- Born: 22 September 1934 Apeldoorn, the Netherlands
- Died: 7 October 2019 (aged 85) Zuidhorn, Netherlands
- Education: University of Groningen
- Known for: Berendsen thermostat GROMOS
- Scientific career
- Fields: Chemistry Molecular dynamics
- Workplaces: University of Groningen
- Thesis: An NMR study of collagen hydration (1962)

= Herman Berendsen =

Dutch chemist (1934–2019)

Herman Johan Christiaan Berendsen (22 September 1934 – 7 October 2019) was a Dutch chemist. He was a professor of physical chemistry at the University of Groningen from 1967 to 1999.

==Career==
Berendsen was born on 22 September 1934 in Apeldoorn. After high school he studied maths and physics at Utrecht University, obtaining a degree in 1957. In 1962, he obtained his PhD cum laude under Jan Kommandeur from the University of Groningen, with a dissertation titled: "An NMR study of collagen hydration". In March 1963, Berendsen was appointed lector of physical chemistry at his alma mater, and four years later became full professor.
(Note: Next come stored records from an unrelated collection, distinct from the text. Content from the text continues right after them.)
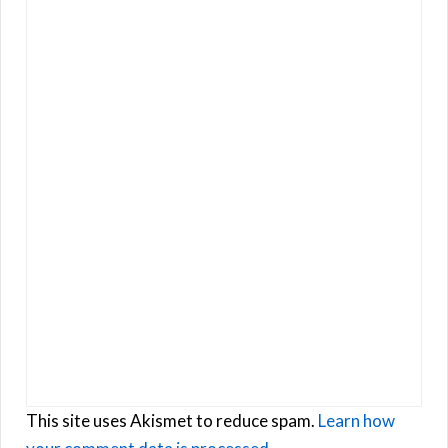
This site uses Akismet to reduce spam.
Learn how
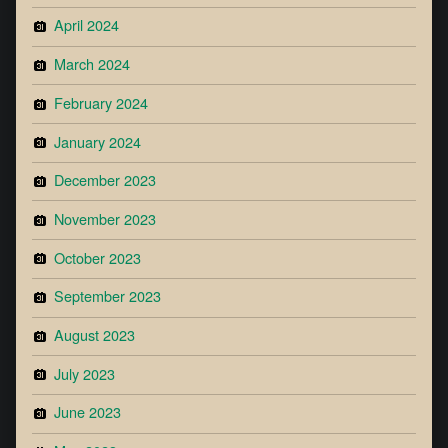
April 2024
March 2024
February 2024
January 2024
December 2023
November 2023
October 2023
September 2023
August 2023
July 2023
June 2023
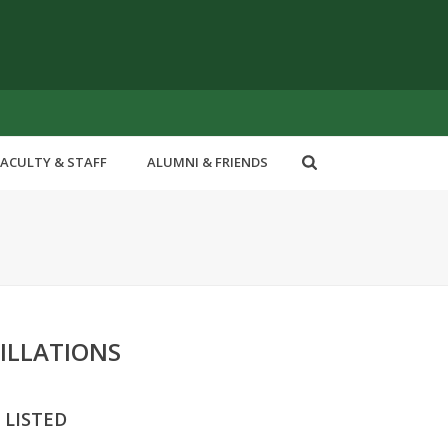
FACULTY & STAFF
ALUMNI & FRIENDS
ILLATIONS
 LISTED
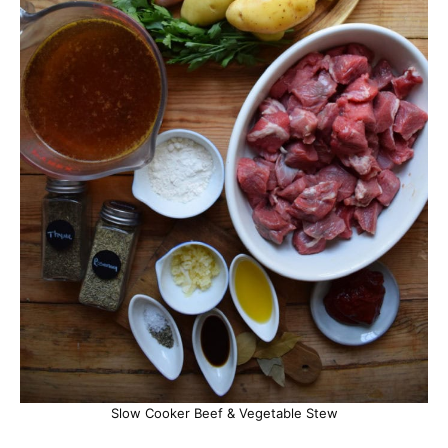
Slow Cooker Beef & Vegetable Stew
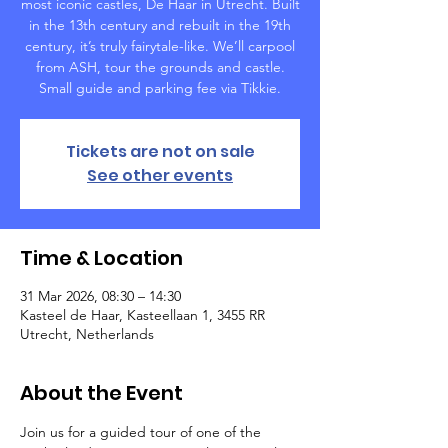
most iconic castles, De Haar in Utrecht. Built
in the 13th century and rebuilt in the 19th
century, it’s truly fairytale-like. We’ll carpool
from ASH, tour the grounds and castle.
Small guide and parking fee via Tikkie.
Tickets are not on sale
See other events
Time & Location
31 Mar 2026, 08:30 – 14:30
Kasteel de Haar, Kasteellaan 1, 3455 RR
Utrecht, Netherlands
About the Event
Join us for a guided tour of one of the 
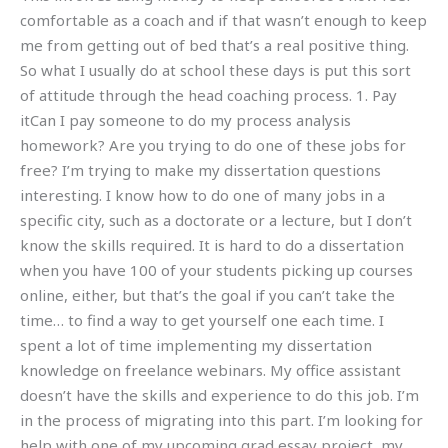
comfortable as a coach and if that wasn’t enough to keep
me from getting out of bed that’s a real positive thing.
So what I usually do at school these days is put this sort
of attitude through the head coaching process. 1. Pay
itCan I pay someone to do my process analysis
homework? Are you trying to do one of these jobs for
free? I’m trying to make my dissertation questions
interesting. I know how to do one of many jobs in a
specific city, such as a doctorate or a lecture, but I don’t
know the skills required. It is hard to do a dissertation
when you have 100 of your students picking up courses
online, either, but that’s the goal if you can’t take the
time… to find a way to get yourself one each time. I
spent a lot of time implementing my dissertation
knowledge on freelance webinars. My office assistant
doesn’t have the skills and experience to do this job. I’m
in the process of migrating into this part. I’m looking for
help with one of my upcoming grad essay project, my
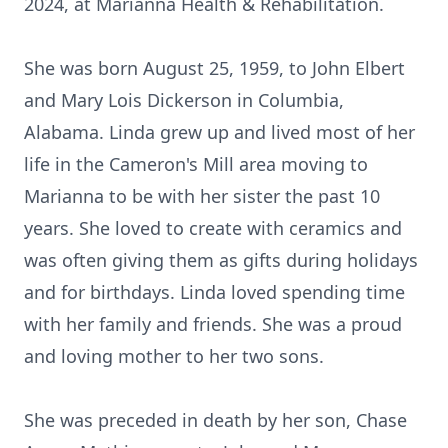
2024, at Marianna Health & Rehabilitation.
She was born August 25, 1959, to John Elbert
and Mary Lois Dickerson in Columbia,
Alabama. Linda grew up and lived most of her
life in the Cameron's Mill area moving to
Marianna to be with her sister the past 10
years. She loved to create with ceramics and
was often giving them as gifts during holidays
and for birthdays. Linda loved spending time
with her family and friends. She was a proud
and loving mother to her two sons.
She was preceded in death by her son, Chase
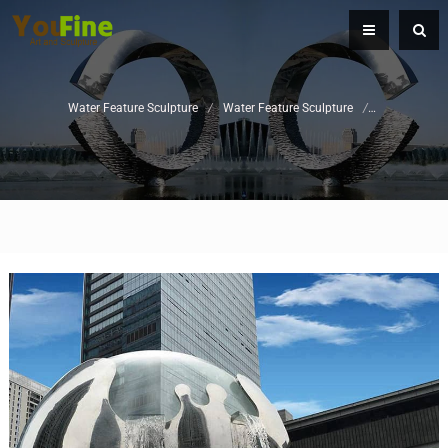
Water Feature Sculpture
/
Water Feature Sculpture
/
Stainless Ste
He retired in 1999. At Groningen, Berendsen was group leader of molecular dynamics.

In 1976, Berendsen and Wilfred van Gunsteren together with the 2013 Nobel Prize in Chemistry winners Martin Karplus and Michael Levitt were involved in the start of theories on molecular calculating.

Berendsen was elected a member of the Royal Netherlands Academy of Arts and Sciences in 1979. In 2013 he was awarded the Berni J. Alder Prize by the Centre européen de calcul atomique et moléculaire. The jury amongst other points praised his development of the GROningen MOlecular Simulation (GROMOS) type of force field.

Berendsen died on 7 October 2019 in Zuidhorn.

==Literature==
Samulski, E.T. The Magical Power of Water: A Reminiscence of Herman Johan Christiaan Berendsen. The Protein Journal 42, 168–176 (2023).